The future of search
There are many reasons I’m grateful to Josh Hall for inviting me to the Foresight conference, but one of the main ones is that now, I get to advertise myself as a genuine expert on the Future.
I realized this when a small party, including both Professor Hanson and I, went to one of the Stanford strip-malls for a deli lunch. “So what are you guys speaking about?” asked a lady in the line. A fiftyish Palo Alto tennis wife. “What?” I said. “What? How about some ether?” Then I looked down, and noticed that someone had stuck a “Speaker” tag on my “Foresight 2010” badge. There was only one possible answer. “The Future,” I said.
And when I think of the Future, I am of course reminded of one of the real speakers at Foresight—the incorrigible Paul Saffo, who is perhaps one of the five glibbest people on the planet. When Paul Saffo opens his mouth, you see hundred-dollar bills—rowed-up like a shark’s jaw. Paul Saffo is not a dumb guy by any means, but his benjamin flow is definitely in rather than out. I keep telling my wife I’m working on it.
At the risk of sounding like Paul Saffo, I have a subject that I think will please the general UR community: the future of search. The Future of Search! Are we ready for that? Can we go there? The Future of Search? Or is this just too presumptuous?

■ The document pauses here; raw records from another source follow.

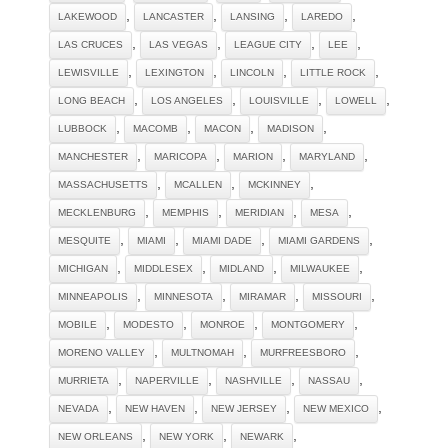
,
,
,
,
LAKEWOOD
LANCASTER
LANSING
LAREDO
,
,
,
,
LAS CRUCES
LAS VEGAS
LEAGUE CITY
LEE
,
,
,
,
LEWISVILLE
LEXINGTON
LINCOLN
LITTLE ROCK
,
,
,
,
LONG BEACH
LOS ANGELES
LOUISVILLE
LOWELL
,
,
,
,
LUBBOCK
MACOMB
MACON
MADISON
,
,
,
,
MANCHESTER
MARICOPA
MARION
MARYLAND
,
,
,
MASSACHUSETTS
MCALLEN
MCKINNEY
,
,
,
,
MECKLENBURG
MEMPHIS
MERIDIAN
MESA
,
,
,
,
MESQUITE
MIAMI
MIAMI DADE
MIAMI GARDENS
,
,
,
,
MICHIGAN
MIDDLESEX
MIDLAND
MILWAUKEE
,
,
,
,
MINNEAPOLIS
MINNESOTA
MIRAMAR
MISSOURI
,
,
,
,
MOBILE
MODESTO
MONROE
MONTGOMERY
,
,
,
MORENO VALLEY
MULTNOMAH
MURFREESBORO
,
,
,
,
MURRIETA
NAPERVILLE
NASHVILLE
NASSAU
,
,
,
,
NEVADA
NEW HAVEN
NEW JERSEY
NEW MEXICO
,
,
,
NEW ORLEANS
NEW YORK
NEWARK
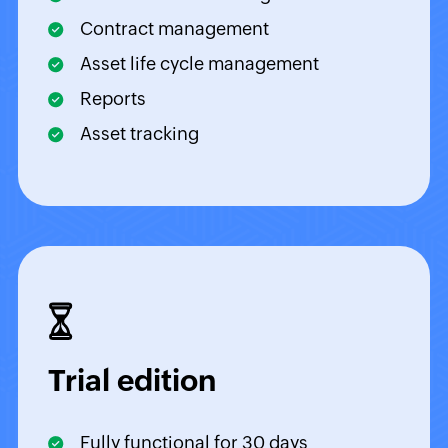
Contract management
Asset life cycle management
Reports
Asset tracking
Trial edition
Fully functional for 30 days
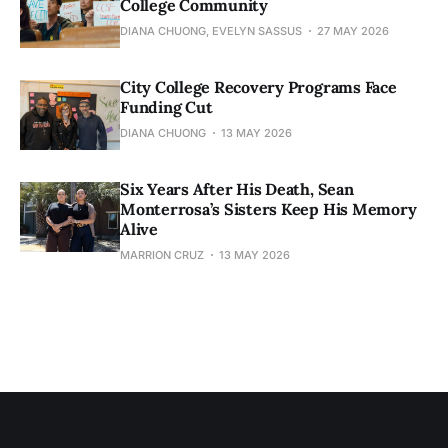
College Community
DIANA CHUONG, EVELYN SASSUS
27 MAY 2026
City College Recovery Programs Face
Funding Cut
DIANA CHUONG
13 MAY 2026
Six Years After His Death, Sean
Monterrosa’s Sisters Keep His Memory
Alive
MARRION CRUZ
13 MAY 2026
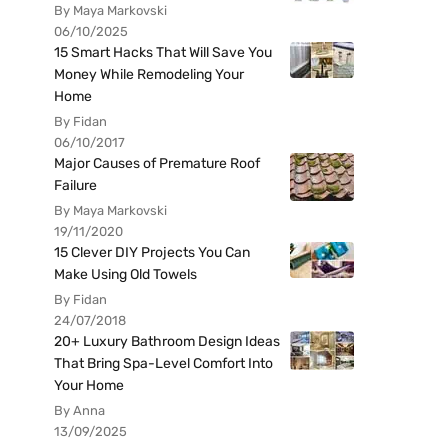
By Maya Markovski
06/10/2025
15 Smart Hacks That Will Save You
Money While Remodeling Your
Home
By Fidan
06/10/2017
Major Causes of Premature Roof
Failure
By Maya Markovski
19/11/2020
15 Clever DIY Projects You Can
Make Using Old Towels
By Fidan
24/07/2018
20+ Luxury Bathroom Design Ideas
That Bring Spa-Level Comfort Into
Your Home
By Anna
13/09/2025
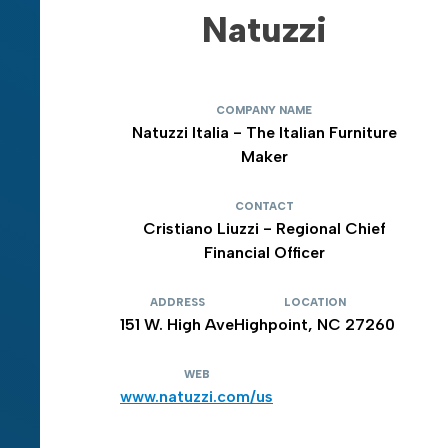
Natuzzi
COMPANY NAME
Natuzzi Italia - The Italian Furniture
Maker
CONTACT
Cristiano Liuzzi - Regional Chief
Financial Officer
ADDRESS
LOCATION
151 W. High Ave
Highpoint, NC 27260
WEB
www.natuzzi.com/us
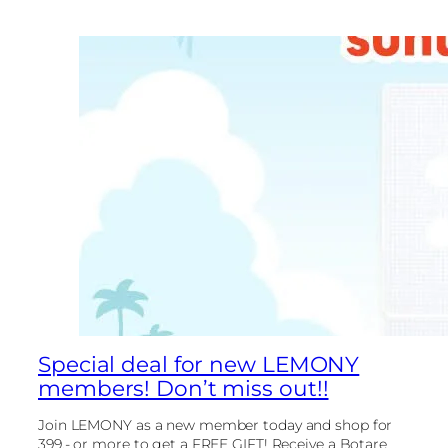
Special deal for new LEMONY
members! Don’t miss out!!
Join LEMONY as a new member today and shop for
399.- or more to get a FREE GIFT! Receive a Botare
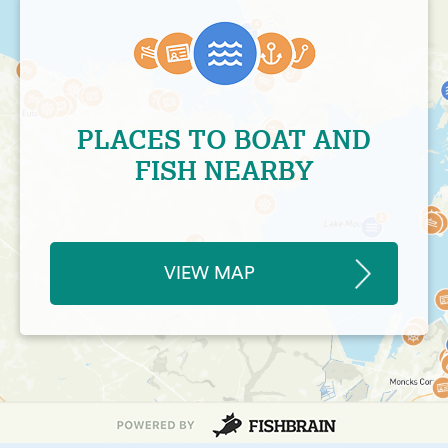
PLACES TO BOAT AND
FISH NEARBY
VIEW MAP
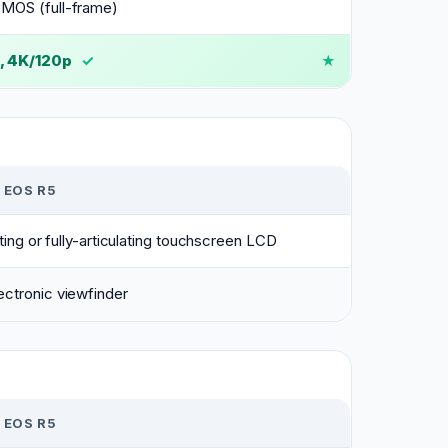
MOS (full-frame)
, 4K/120p
✓
 EOS R5
lting or fully-articulating touchscreen LCD
ctronic viewfinder
 EOS R5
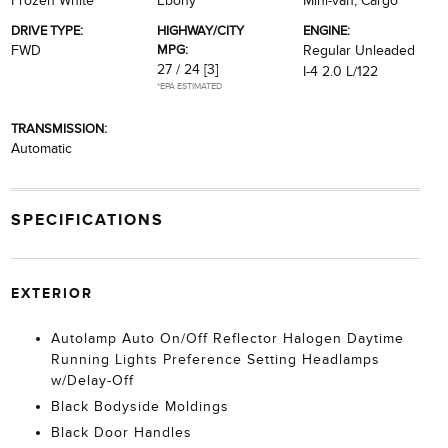
Frozen White
Ebony
Mini-van, Cargo
DRIVE TYPE:
HIGHWAY/CITY
ENGINE:
MPG:
FWD
Regular Unleaded
27 / 24
[3]
I-4 2.0 L/122
*EPA ESTIMATED
TRANSMISSION:
Automatic
SPECIFICATIONS
EXTERIOR
Autolamp Auto On/Off Reflector Halogen Daytime
Running Lights Preference Setting Headlamps
w/Delay-Off
Black Bodyside Moldings
Black Door Handles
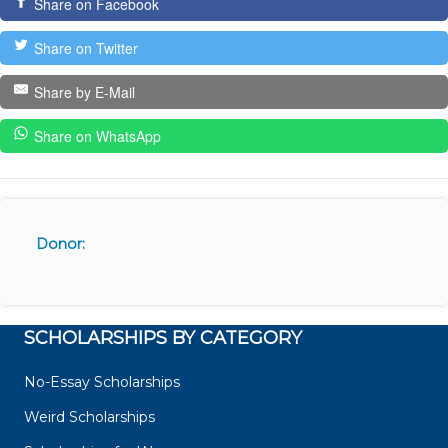
Share on Facebook
Share on Twitter
Share by E-Mail
Share on WhatsApp
Donor:
SCHOLARSHIPS BY CATEGORY
No-Essay Scholarships
Weird Scholarships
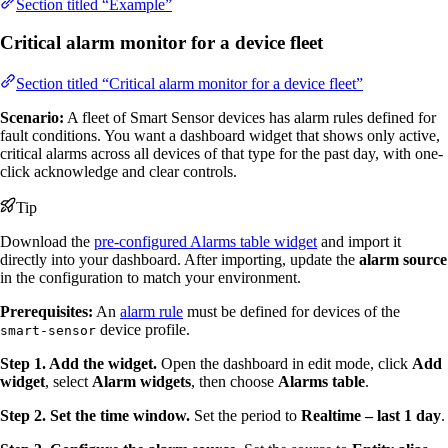
Section titled “Example”
Critical alarm monitor for a device fleet
Section titled “Critical alarm monitor for a device fleet”
Scenario:
A fleet of Smart Sensor devices has alarm rules defined for
fault conditions. You want a dashboard widget that shows only active,
critical alarms across all devices of that type for the past day, with one-
click acknowledge and clear controls.
Tip
Download the
pre-configured Alarms table widget
and import it
directly into your dashboard. After importing, update the
alarm source
in the configuration to match your environment.
Prerequisites:
An
alarm rule
must be defined for devices of the
device profile.
smart-sensor
Step 1. Add the widget.
Open the dashboard in edit mode, click
Add
widget
, select
Alarm widgets
, then choose
Alarms table
.
Step 2. Set the time window.
Set the period to
Realtime – last 1 day
.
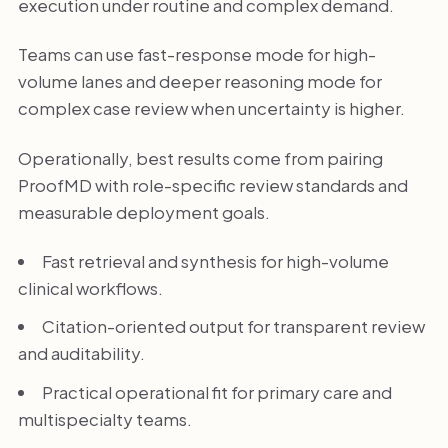
execution under routine and complex demand.
Teams can use fast-response mode for high-
volume lanes and deeper reasoning mode for
complex case review when uncertainty is higher.
Operationally, best results come from pairing
ProofMD with role-specific review standards and
measurable deployment goals.
Fast retrieval and synthesis for high-volume
clinical workflows.
Citation-oriented output for transparent review
and auditability.
Practical operational fit for primary care and
multispecialty teams.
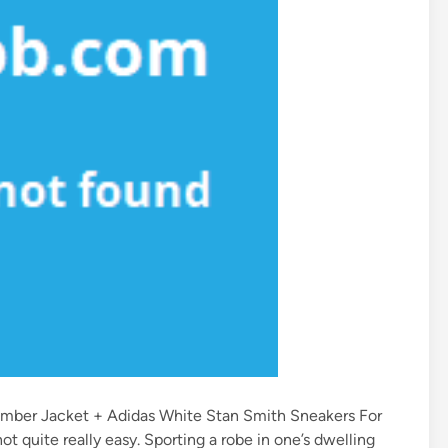
Bomber Jacket + Adidas White Stan Smith Sneakers For
ot quite really easy. Sporting a robe in one’s dwelling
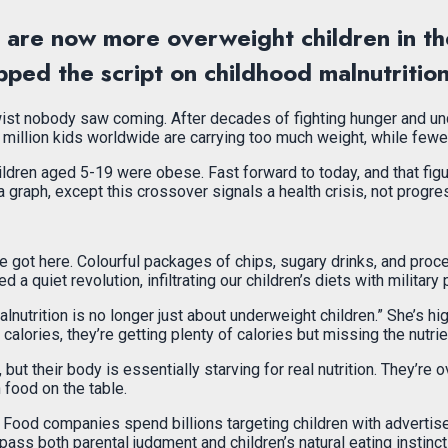
re are now more overweight children in t
ipped the script on childhood malnutritio
 twist nobody saw coming. After decades of fighting hunger and und
 million kids worldwide are carrying too much weight, while fewer
hildren aged 5-19 were obese. Fast forward to today, and that fi
 graph, except this crossover signals a health crisis, not progre
 got here. Colourful packages of chips, sugary drinks, and proce
 quiet revolution, infiltrating our children’s diets with military 
nutrition is no longer just about underweight children.” She’s high
calories, they’re getting plenty of calories but missing the nutri
, but their body is essentially starving for real nutrition. They’
food on the table.
. Food companies spend billions targeting children with adverti
pass both parental judgment and children’s natural eating instinct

While apparently a prominent expert on the Future, I actually know nothing at all about Search. Frankly, the problem has never really interested me. Nothing in software is really interesting except system software design. Search (at least, search as we know it) is a heuristic algorithm—a class of solution for which both education and career have taught me nothing but contempt.
In short, as an ancient system software guy (I started CS grad school in Berkeley the same year Sergey Brin started at Stanford), my attitude toward search is much that of a cavalry officer toward the machine-gun. A Victorian cavalry officer. I can tell you exactly what I thought the first time I heard about full-text search: it made me think of library science. In fact, it still does.
So in reality, I am anything but an expert on either Future or Search—let alone the Future of Search. Rather, I confess some expertise as to the Past; and I know a thing or two about Protocols, Kernels, Languages, etc., etc. On Past Kernels I am really at my best. With that said, let’s look at the Future of Search.
There is only one real question about the Future of Search. Will it be Google, or won’t it? And if it won’t be, what will it be? In other words: who kills Google, and how? Or is the Google Age doomed to last forever?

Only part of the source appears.